Stored data:
= = = = =

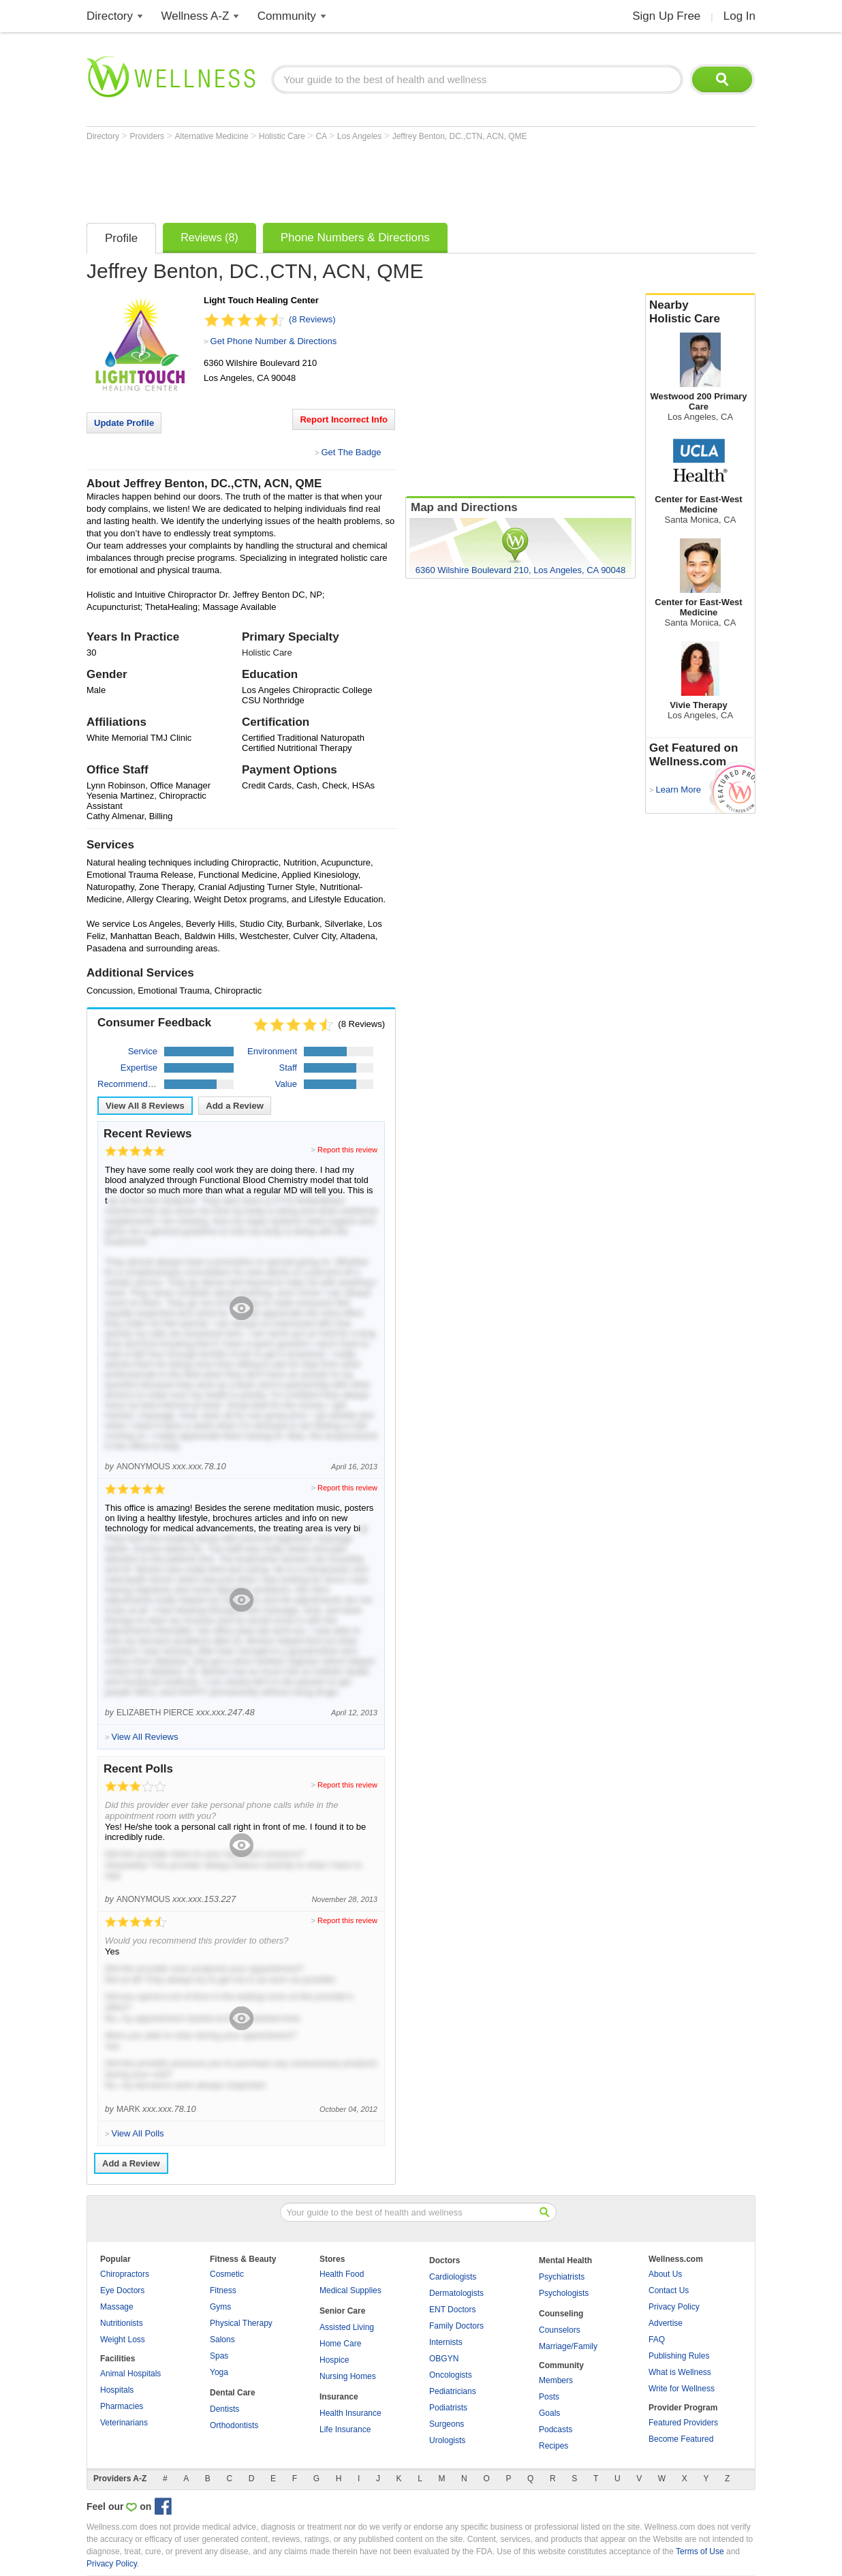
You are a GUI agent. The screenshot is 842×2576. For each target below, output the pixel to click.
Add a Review (235, 1106)
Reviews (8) (209, 237)
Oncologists (450, 2375)
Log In (739, 16)
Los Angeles (360, 136)
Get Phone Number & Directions (273, 341)
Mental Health (565, 2260)
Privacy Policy (674, 2307)
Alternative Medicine (213, 136)
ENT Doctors (452, 2309)
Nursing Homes (347, 2376)
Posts (549, 2397)
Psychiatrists (561, 2277)
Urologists (447, 2440)
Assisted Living (346, 2327)
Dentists (224, 2409)
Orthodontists (234, 2425)
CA (321, 136)
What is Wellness (680, 2372)
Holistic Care (283, 136)
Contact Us (669, 2290)
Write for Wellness (682, 2388)
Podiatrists (448, 2407)
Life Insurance (345, 2429)
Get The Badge (351, 452)
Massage (117, 2307)
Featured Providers (683, 2422)
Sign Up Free (666, 16)
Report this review (347, 1150)
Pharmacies (121, 2406)
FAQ (657, 2339)
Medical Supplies (350, 2290)
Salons (222, 2339)
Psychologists (564, 2293)
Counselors (559, 2330)
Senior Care (342, 2311)
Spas (219, 2356)
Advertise (666, 2323)
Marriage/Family (568, 2346)
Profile (121, 238)
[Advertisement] (334, 178)
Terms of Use (700, 2551)
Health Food (341, 2274)
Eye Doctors (122, 2290)
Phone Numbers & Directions (355, 237)
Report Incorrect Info (344, 419)
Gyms (220, 2307)
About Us (665, 2274)
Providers (147, 136)
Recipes (553, 2446)
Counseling (561, 2313)
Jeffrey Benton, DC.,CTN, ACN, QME (459, 136)
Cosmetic (227, 2274)
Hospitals (117, 2390)
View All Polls (137, 2133)
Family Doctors (456, 2326)
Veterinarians (124, 2422)
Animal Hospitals (130, 2373)
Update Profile (124, 423)
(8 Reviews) (312, 319)
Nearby (700, 312)
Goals (549, 2413)
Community (287, 16)
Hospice (334, 2360)
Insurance (338, 2397)
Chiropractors (124, 2274)
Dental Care (232, 2392)
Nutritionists (121, 2323)
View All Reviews (145, 1106)
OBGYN (443, 2358)
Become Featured (681, 2439)
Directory (110, 16)
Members (556, 2380)
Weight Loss (122, 2339)
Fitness (223, 2290)
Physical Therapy (241, 2323)
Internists (446, 2342)
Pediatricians (452, 2391)
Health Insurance (350, 2413)
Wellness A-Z (195, 16)
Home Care (340, 2343)
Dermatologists (456, 2293)
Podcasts (555, 2429)
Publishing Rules (679, 2356)
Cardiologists (452, 2277)
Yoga (219, 2372)
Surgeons (446, 2424)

= = = = =

What you have to do:
Pictures are to be left out, while the records are copied word for word.

Result below:
You are a GUI agent. The screenshot is 842×2576. For each target below, output the pixel to click.
Add a Review (235, 1106)
Reviews (8) (209, 237)
Oncologists (450, 2375)
Log In (739, 16)
Los Angeles (360, 136)
Get Phone Number & Directions (273, 341)
Mental Health (565, 2260)
Privacy Policy (674, 2307)
Alternative Medicine (213, 136)
ENT Doctors (452, 2309)
Nursing Homes (347, 2376)
Posts (549, 2397)
Psychiatrists (561, 2277)
Urologists (447, 2440)
Assisted Living (346, 2327)
Dentists (224, 2409)
Orthodontists (234, 2425)
CA (321, 136)
What is Wellness (680, 2372)
Holistic Care (283, 136)
Contact Us (669, 2290)
Write for Wellness (682, 2388)
Podiatrists (448, 2407)
Life Insurance (345, 2429)
Get The Badge (351, 452)
Massage (117, 2307)
Featured Providers (683, 2422)
Sign Up Free (666, 16)
Report this review (347, 1150)
Pharmacies (121, 2406)
FAQ (657, 2339)
Medical Supplies (350, 2290)
Salons (222, 2339)
Psychologists (564, 2293)
Counselors (559, 2330)
Senior Care (342, 2311)
Spas (219, 2356)
Advertise (666, 2323)
Marriage/Family (568, 2346)
Profile (121, 238)
[Advertisement] (334, 178)
Terms of Use (700, 2551)
Health Food (341, 2274)
Eye Doctors (122, 2290)
Phone Numbers & Directions (355, 237)
Report Incorrect Info (344, 419)
Gyms (220, 2307)
About Us (665, 2274)
Providers (147, 136)
Recipes (553, 2446)
Counseling (561, 2313)
Jeffrey Benton, DC.,CTN, ACN, QME (459, 136)
Cosmetic (227, 2274)
Hospitals (117, 2390)
View All Polls (137, 2133)
Family Doctors (456, 2326)
Veterinarians (124, 2422)
Animal Hospitals (130, 2373)
Update Profile (124, 423)
(8 Reviews) (312, 319)
Nearby (700, 312)
Goals (549, 2413)
Community (287, 16)
Hospice (334, 2360)
Insurance (338, 2397)
Chiropractors (124, 2274)
Dental Care (232, 2392)
Nutritionists (121, 2323)
View All Reviews (145, 1106)
OBGYN (443, 2358)
Become Featured (681, 2439)
Directory (110, 16)
Members (556, 2380)
Weight Loss (122, 2339)
Fitness (223, 2290)
Physical Therapy (241, 2323)
Internists (446, 2342)
Pediatricians (452, 2391)
Health Insurance (350, 2413)
Wellness A-Z (195, 16)
Home Care (340, 2343)
Dermatologists (456, 2293)
Podcasts (555, 2429)
Publishing Rules (679, 2356)
Cardiologists (452, 2277)
Yoga (219, 2372)
Surgeons (446, 2424)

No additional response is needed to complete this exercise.